Reduced Floxuridine Dose Limits Hepatobiliary Toxicity Without Negatively Impacting Survival After Resection of Colorectal Cancer Liver Metastases.
Academic Article
Overview
abstract
BACKGROUND: Hepatic arterial infusion (HAI) of floxuridine is an effective adjuvant therapy for colorectal liver metastases (CRLM) following complete resection, but its use is limited by hepatobiliary toxicity. Dosing characteristics, factors associated with dose reductions, and the impact of starting dose on hepatobiliary toxicity and survival in the adjuvant setting are poorly described. METHODS: From 2015 to 2024, patients who received adjuvant HAI floxuridine after complete CRLM resection at City of Hope were included. Hepatobiliary toxicity and oncologic outcomes of standard (0.12 mg/kg/day) versus reduced (0.08 mg/kg/day) dosing were compared. Extent of hepatobiliary toxicity, factors associated with dose reductions, hepatic recurrence-free survival (H-RFS), and overall survival (OS) were examined. RESULTS: Seventy-one patients were included (median age 52). Dosing information was available for 69 patients with 40 (58%) receiving the standard dose and 29 (42%) receiving the reduced dose. Patients receiving the standard dose had significantly higher rates of hepatobiliary toxicity, including increased transaminases, alkaline phosphatase, and bilirubin levels. Biliary sclerosis requiring endoscopic intervention occurred only in the standard-dose group (n = 4, 10%).
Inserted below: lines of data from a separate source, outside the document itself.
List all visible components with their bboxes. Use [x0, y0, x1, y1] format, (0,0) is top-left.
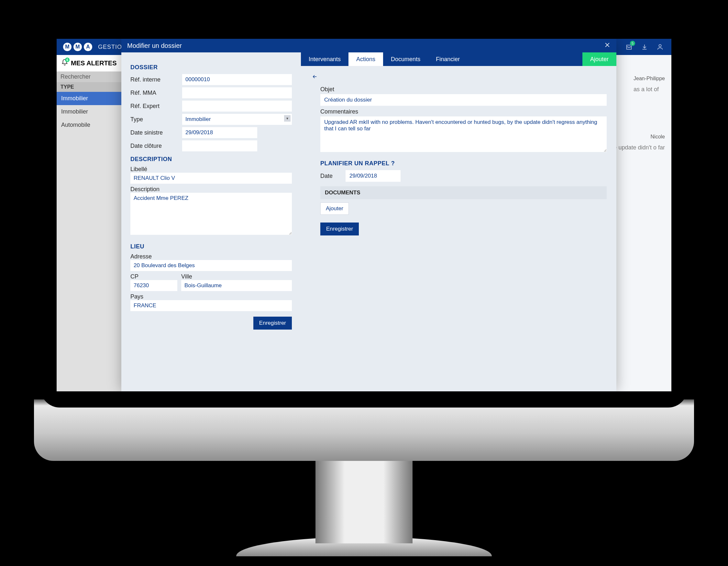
section-lieu: LIEU — [130, 243, 292, 250]
modal-right-content: Objet Commentaires Upgraded AR mkII with… — [301, 66, 616, 242]
save-left-button[interactable]: Enregistrer — [253, 316, 292, 329]
label-date-cloture: Date clôture — [130, 143, 179, 150]
sidebar: 6 MES ALERTES Rechercher TYPE Immobilier… — [57, 55, 121, 391]
input-ref-expert[interactable] — [182, 101, 292, 112]
monitor-bezel: M M A GESTION DES SINISTRES 1.0 5 — [40, 23, 688, 407]
app-logo: M M A — [63, 43, 92, 51]
input-date-cloture[interactable] — [182, 140, 257, 151]
alerts-badge: 6 — [65, 58, 70, 62]
modal-header: Modifier un dossier — [121, 39, 616, 52]
save-right-button[interactable]: Enregistrer — [320, 223, 359, 236]
section-rappel: PLANIFIER UN RAPPEL ? — [320, 160, 607, 167]
add-button[interactable]: Ajouter — [582, 52, 616, 66]
modal-title: Modifier un dossier — [127, 42, 182, 50]
input-date-sinistre[interactable] — [182, 127, 257, 138]
sidebar-section-type: TYPE — [57, 82, 121, 92]
sidebar-item-immobilier[interactable]: Immobilier — [57, 92, 121, 105]
modal-left-form: DOSSIER Réf. interne Réf. MMA Réf. Exper… — [121, 52, 301, 391]
textarea-commentaires[interactable]: Upgraded AR mkII with no problems. Haven… — [320, 117, 607, 152]
label-adresse: Adresse — [130, 253, 152, 260]
sidebar-item-automobile[interactable]: Automobile — [57, 118, 121, 132]
sidebar-search[interactable]: Rechercher — [57, 72, 121, 82]
textarea-description[interactable]: Accident Mme PEREZ — [130, 193, 292, 235]
logo-letter: M — [63, 43, 72, 51]
tab-documents[interactable]: Documents — [383, 52, 428, 66]
tab-financier[interactable]: Financier — [428, 52, 468, 66]
input-cp[interactable] — [130, 280, 177, 291]
alerts-label: MES ALERTES — [71, 60, 117, 67]
add-document-button[interactable]: Ajouter — [320, 203, 349, 215]
close-icon[interactable] — [604, 42, 611, 50]
label-objet: Objet — [320, 86, 607, 93]
monitor-stand-neck — [315, 459, 413, 543]
label-ref-interne: Réf. interne — [130, 76, 179, 83]
logo-letter: A — [84, 43, 92, 51]
label-commentaires: Commentaires — [320, 108, 607, 115]
label-ref-mma: Réf. MMA — [130, 90, 179, 96]
logo-letter: M — [73, 43, 82, 51]
tab-intervenants[interactable]: Intervenants — [301, 52, 348, 66]
input-ref-mma[interactable] — [182, 87, 292, 98]
section-dossier: DOSSIER — [130, 64, 292, 71]
input-ville[interactable] — [181, 280, 292, 291]
input-ref-interne[interactable] — [182, 74, 292, 85]
label-ville: Ville — [181, 273, 192, 280]
label-pays: Pays — [130, 293, 143, 300]
input-pays[interactable] — [130, 300, 292, 311]
chevron-down-icon[interactable]: ▾ — [284, 115, 291, 122]
documents-header: DOCUMENTS — [320, 186, 607, 199]
label-date-rappel: Date — [320, 173, 333, 180]
section-description: DESCRIPTION — [130, 156, 292, 163]
input-libelle[interactable] — [130, 173, 292, 184]
modal: Modifier un dossier DOSSIER Réf. interne — [121, 39, 616, 391]
label-type: Type — [130, 116, 179, 123]
input-date-rappel[interactable] — [346, 170, 401, 182]
input-adresse[interactable] — [130, 260, 292, 271]
modal-overlay: Modifier un dossier DOSSIER Réf. interne — [121, 39, 671, 391]
label-libelle: Libellé — [130, 166, 147, 172]
modal-tabs: Intervenants Actions Documents Financier… — [301, 52, 616, 66]
input-objet[interactable] — [320, 94, 607, 106]
label-ref-expert: Réf. Expert — [130, 103, 179, 110]
label-date-sinistre: Date sinistre — [130, 129, 179, 136]
monitor-chin — [34, 399, 694, 461]
modal-right-pane: Intervenants Actions Documents Financier… — [301, 52, 616, 391]
bell-icon: 6 — [61, 59, 68, 68]
screen: M M A GESTION DES SINISTRES 1.0 5 — [57, 39, 671, 391]
label-cp: CP — [130, 273, 138, 280]
label-description: Description — [130, 186, 160, 193]
back-arrow-icon[interactable] — [311, 72, 319, 82]
tab-actions[interactable]: Actions — [348, 52, 383, 66]
sidebar-item-immobilier-2[interactable]: Immobilier — [57, 105, 121, 118]
select-type[interactable] — [182, 114, 292, 125]
sidebar-alerts[interactable]: 6 MES ALERTES — [57, 55, 121, 72]
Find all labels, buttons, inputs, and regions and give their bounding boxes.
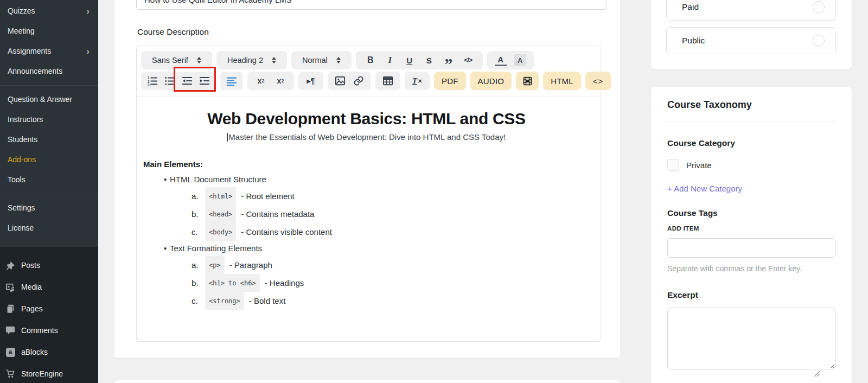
code-chip: <h1> to <h6> [205, 274, 260, 292]
editor-content[interactable]: Web Development Basics: HTML and CSS Mas… [137, 97, 601, 310]
svg-text:3: 3 [148, 83, 150, 86]
audio-button[interactable]: AUDIO [470, 72, 512, 90]
ablocks-icon: a [5, 347, 16, 358]
strikethrough-button[interactable]: S [423, 54, 435, 66]
content-heading: Web Development Basics: HTML and CSS [143, 109, 590, 129]
pushpin-icon [5, 260, 16, 271]
sidebar-item-addons[interactable]: Add-ons [0, 150, 98, 170]
html-button[interactable]: HTML [543, 72, 581, 90]
pricing-card: Paid Public [651, 0, 852, 69]
sidebar-item-media[interactable]: Media [0, 276, 98, 298]
sidebar-item-license[interactable]: License [0, 218, 98, 238]
image-button[interactable] [334, 75, 346, 87]
ordered-list-button[interactable]: 123 [146, 75, 158, 87]
lettered-item: c. <strong> - Bold text [143, 292, 590, 310]
course-title-input[interactable] [136, 0, 607, 10]
quill-editor: Sans Serif Heading 2 Normal B I U S ” [136, 46, 601, 342]
chevron-right-icon: › [86, 48, 90, 55]
outdent-button[interactable] [181, 75, 193, 87]
color-group: A A [487, 51, 534, 69]
taxonomy-title: Course Taxonomy [667, 87, 835, 111]
pages-icon [5, 303, 16, 314]
updown-arrows-icon [272, 57, 276, 63]
text-direction-button[interactable]: ▸¶ [305, 75, 317, 87]
font-picker[interactable]: Sans Serif [141, 51, 212, 69]
lettered-item: a. <p> - Paragraph [143, 256, 590, 274]
link-button[interactable] [353, 75, 365, 87]
lettered-item: c. <body> - Contains visible content [143, 223, 590, 241]
sidebar-item-ablocks[interactable]: a aBlocks [0, 341, 98, 363]
course-category-label: Course Category [667, 138, 835, 148]
code-chip: <body> [205, 223, 236, 241]
media-group [328, 72, 371, 90]
comment-icon [5, 325, 16, 336]
public-radio[interactable] [813, 35, 825, 47]
code-button[interactable]: </> [462, 54, 474, 66]
course-editor-card: Course Description Sans Serif Heading 2 … [114, 0, 620, 358]
cart-icon [5, 368, 16, 379]
sidebar-item-assignments[interactable]: Assignments › [0, 41, 98, 61]
clear-formatting-button[interactable]: T✕ [411, 75, 423, 87]
sidebar-item-meeting[interactable]: Meeting [0, 21, 98, 41]
underline-button[interactable]: U [404, 54, 416, 66]
excerpt-textarea[interactable] [667, 308, 835, 369]
pdf-button[interactable]: PDF [434, 72, 466, 90]
script-group: x2 x2 [247, 72, 294, 90]
sidebar-item-settings[interactable]: Settings [0, 198, 98, 218]
sidebar-item-instructors[interactable]: Instructors [0, 110, 98, 130]
editor-toolbar: Sans Serif Heading 2 Normal B I U S ” [137, 46, 601, 97]
lettered-item: b. <head> - Contains metadata [143, 205, 590, 223]
subscript-button[interactable]: x2 [255, 75, 267, 87]
sidebar-item-question-answer[interactable]: Question & Answer [0, 90, 98, 110]
list-indent-group: 123 [141, 72, 216, 90]
direction-group: ▸¶ [298, 72, 323, 90]
bold-button[interactable]: B [365, 54, 376, 66]
tags-input[interactable] [667, 238, 835, 258]
sidebar-item-comments[interactable]: Comments [0, 320, 98, 341]
size-picker[interactable]: Normal [291, 51, 352, 69]
public-option-row[interactable]: Public [666, 27, 836, 54]
indent-button[interactable] [199, 75, 210, 87]
paid-option-row[interactable]: Paid [666, 0, 836, 21]
sidebar-item-quizzes[interactable]: Quizzes › [0, 1, 98, 21]
superscript-button[interactable]: x2 [275, 75, 286, 87]
italic-button[interactable]: I [384, 54, 396, 66]
private-category-option[interactable]: Private [667, 159, 835, 171]
plugin-submenu: Quizzes › Meeting Assignments › Announce… [0, 0, 98, 247]
film-icon [521, 75, 533, 87]
admin-sidebar: Quizzes › Meeting Assignments › Announce… [0, 0, 98, 383]
updown-arrows-icon [197, 57, 201, 63]
bullet-item: HTML Document Structure [143, 172, 590, 187]
course-description-label: Course Description [137, 27, 209, 37]
bullet-list-button[interactable] [164, 75, 176, 87]
paid-radio[interactable] [813, 1, 825, 13]
sidebar-item-storeengine[interactable]: StoreEngine [0, 363, 98, 383]
sidebar-item-pages[interactable]: Pages [0, 298, 98, 320]
updown-arrows-icon [336, 57, 341, 63]
sidebar-item-students[interactable]: Students [0, 130, 98, 150]
sidebar-item-tools[interactable]: Tools [0, 170, 98, 190]
video-button[interactable] [516, 72, 539, 90]
private-checkbox[interactable] [667, 159, 679, 171]
align-button[interactable] [226, 75, 238, 87]
highlight-color-button[interactable]: A [514, 54, 526, 66]
content-section-label: Main Elements: [143, 157, 590, 172]
heading-picker[interactable]: Heading 2 [216, 51, 287, 69]
sidebar-item-announcements[interactable]: Announcements [0, 61, 98, 81]
next-section-card-edge [114, 380, 620, 383]
text-color-button[interactable]: A [495, 54, 507, 66]
code-chip: <strong> [205, 292, 244, 310]
sidebar-divider [0, 85, 98, 86]
content-subtitle: Master the Essentials of Web Development… [143, 132, 590, 142]
bullet-item: Text Formatting Elements [143, 241, 590, 256]
toolbar-row-2: 123 [141, 72, 596, 90]
blockquote-button[interactable]: ” [443, 54, 455, 66]
table-group [375, 72, 400, 90]
align-group [220, 72, 243, 90]
wp-admin-menu: Posts Media Pages Comments a aBlocks [0, 247, 98, 383]
sidebar-item-posts[interactable]: Posts [0, 254, 98, 276]
shortcode-button[interactable]: <> [585, 72, 611, 90]
table-button[interactable] [382, 75, 394, 87]
add-new-category-link[interactable]: + Add New Category [667, 184, 835, 193]
tags-help-text: Separate with commas or the Enter key. [667, 264, 835, 273]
Dose reductions were more frequent in the standard-dose group (82% vs. 53%, p = 0.04). Despite lower cumulative floxuridine exposure, the reduced dose did not compromise oncologic outcomes. CONCLUSIONS: A reduced starting floxuridine dose (0.08 mg/kg/day) is associated with lower hepatobiliary toxicity without compromising survival after complete resection of CRLM. These findings support adopting the reduced dose as a new standard in the adjuvant treatment of resected CRLM.